*** Material for the task Section Begins ***

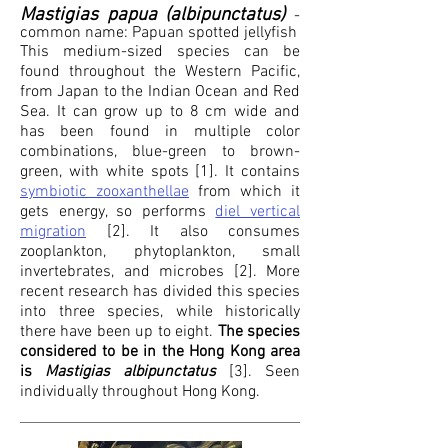
Mastigias papua (albipunctatus)
-
common name:
Papuan sp
otted jellyfish
This medium-sized species can be
found throughout the Western Pacific,
from Japan to the Indian Ocean and Red
Sea. It can grow up to 8 cm wide and
has been found in multiple color
combinations, blue-green to brown-
green, with white spots [1]. It contains
symbiotic zooxanthellae
from which it
gets energy, so performs
diel vertical
migration
[2]. It also consumes
zooplankton, phytoplankton, small
invertebrates, and microbes [2]. More
recent research has divided this species
into three species, while historically
there have been up to eight.
The species
considered to be in the Hong Kong area
is
Mastigias albipunctatus
[3].
Seen
individually throughout Hong Kong.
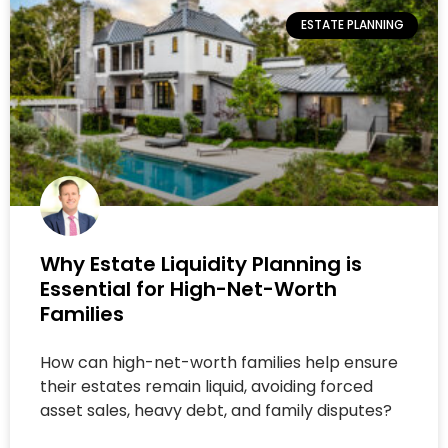
ESTATE PLANNING
Why Estate Liquidity Planning is
Essential for High-Net-Worth
Families
How can high-net-worth families help ensure
their estates remain liquid, avoiding forced
asset sales, heavy debt, and family disputes?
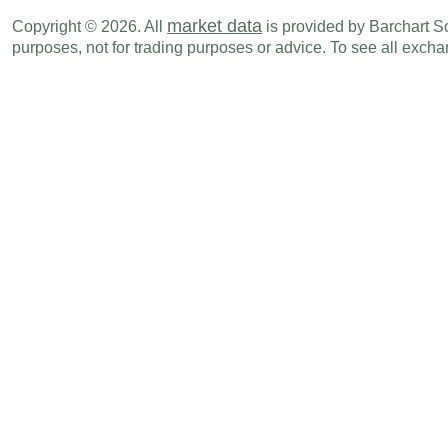
EUR
01:00 AM
Financial Account Balance - BoP
SEP
market data
Copyright © 2026. All
is provided by Barchart Sol
purposes, not for trading purposes or advice. To see all exc
EUR
01:00 AM
Capital Account Balance - BoP
SEP
EUR
01:00 AM
Current Account Balance - BoP
SEP
EUR
02:00 AM
Wholesale Price Index (Y-o-Y)
OCT
EUR
02:00 AM
Wholesale Price Index (M-o-M)
OCT
EUR
02:00 AM
CPI (M-o-M)
OCT F
EUR
02:00 AM
CPI (Y-o-Y)
OCT F
EUR
02:00 AM
CPI - EU Harmonised (Y-o-Y)
OCT F
EUR
02:00 AM
CPI - EU Harmonised (M-o-M)
OCT F
EUR
04:00 AM
Industrial Production (M-o-M)
SEP
EUR
04:00 AM
Industrial Production (Y-o-Y)
SEP
EUR
06:00 AM
CPI - EU Harmonised (Y-o-Y)
OCT
EUR
06:00 AM
CPI - EU Harmonised (M-o-M)
OCT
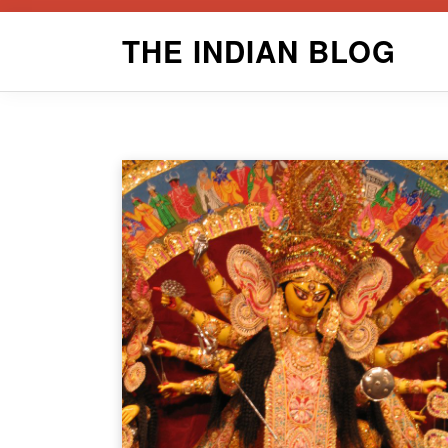
Skip
THE INDIAN BLOG
to
content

*** Material for the task Section Ends ***

◆ **What is being asked**
Only one stretch of the data is wanted: write out exactly the lines from the one holding "zooplankton, phytoplankton, small" through the one holding "How can high-net-worth families help ensure", both included, without the pictures.

◆ **Reply to the exercise**
zooplankton, phytoplankton, small
invertebrates, and microbes [2]. More
recent research has divided this species
into three species, while historically
there have been up to eight.
The species
considered to be in the Hong Kong area
is
Mastigias albipunctatus
[3].
Seen
individually throughout Hong Kong.
ESTATE PLANNING
Why Estate Liquidity Planning is
Essential for High-Net-Worth
Families
How can high-net-worth families help ensure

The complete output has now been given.